Avete presente la parola “MAFIA”?
Di questo riteniamo si tratti, non di bulletti che odiano gli animali, ma di animali che odiano gli uomini !
Ovviamente non accusiamo nessuno, non affermiamo una certezza ma offriamo un’interpretazione e diamo voce ad un’idea ampiamente diffusa.

Scrive l’Assessore Ialacqua: “È un attentato mirato, sapevano a chi colpire ed a cosa serviva l’ambulanza. Farò denuncia come assessorato perché è un danno grave per l’intera comunità. Se la civiltà di un popolo si misura dal modo in cui tratta gli animali, non so proprio a che posto possa arrivare la nostra città.”

Concordiamo con l’Assessore Daniele Ialacqua: il Comune presenti denuncia!
Ma si faccia chiarezza anche sugli interessi che girano dietro il “Canile millemusi”, sulla sua gestione, sulla gestione della Lega.
L’Associazione Soccoriamoli, che con il proprio impegno e la sottoscrizione di migliaia di messinesi ha promosso l’acquisto e la messa in servizio dell’ambulanza veterinaria, si sta esponendo ogni giorno nella lotta contro questa “gestione grigia“: è possibile che sia li la matrice dell’attentato ?

Abbiamo grande fiducia negli inquirenti, ma riteniamo che di tutto (dall’attentato alla strana gestione del Millemusi) debba essere informato l’on. Musumeci, presidente dell’Antimafia all’ARS e l’on. Rosi Bindi, presidente della Commissione Parlamentare Antimafia.
C’è un detto che dice “u pisci fete da testa” e Mafia Capitale insegna.

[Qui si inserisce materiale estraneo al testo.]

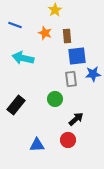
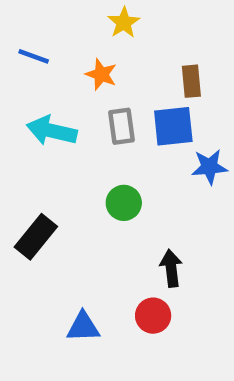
brown rectangle: (67, 36) -> (191, 81), moved
gray rectangle: (71, 79) -> (122, 126), moved
green circle: (55, 99) -> (124, 203), moved
black arrow: (76, 119) -> (171, 268), turned -56

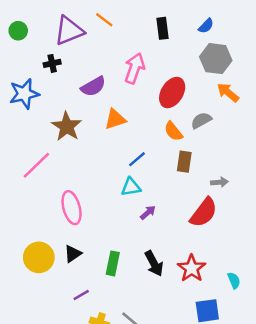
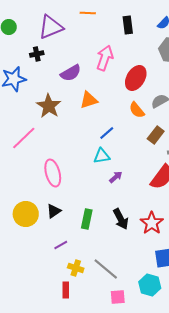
orange line: (104, 20) -> (88, 13), moved, turned -35
brown rectangle: (184, 162) -> (156, 135), moved, turned 30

Ci poniamo un interrogativo: l’Assessorato, preso atto delle numerose violazioni ufficialmente accertate al “Millemusi”, non può revocare la convenzione e, fino a chiarimento, affidare l’assistenza ad un pool di associazioni del volontariato che operino sotto il costante controllo dell’Assessorato ?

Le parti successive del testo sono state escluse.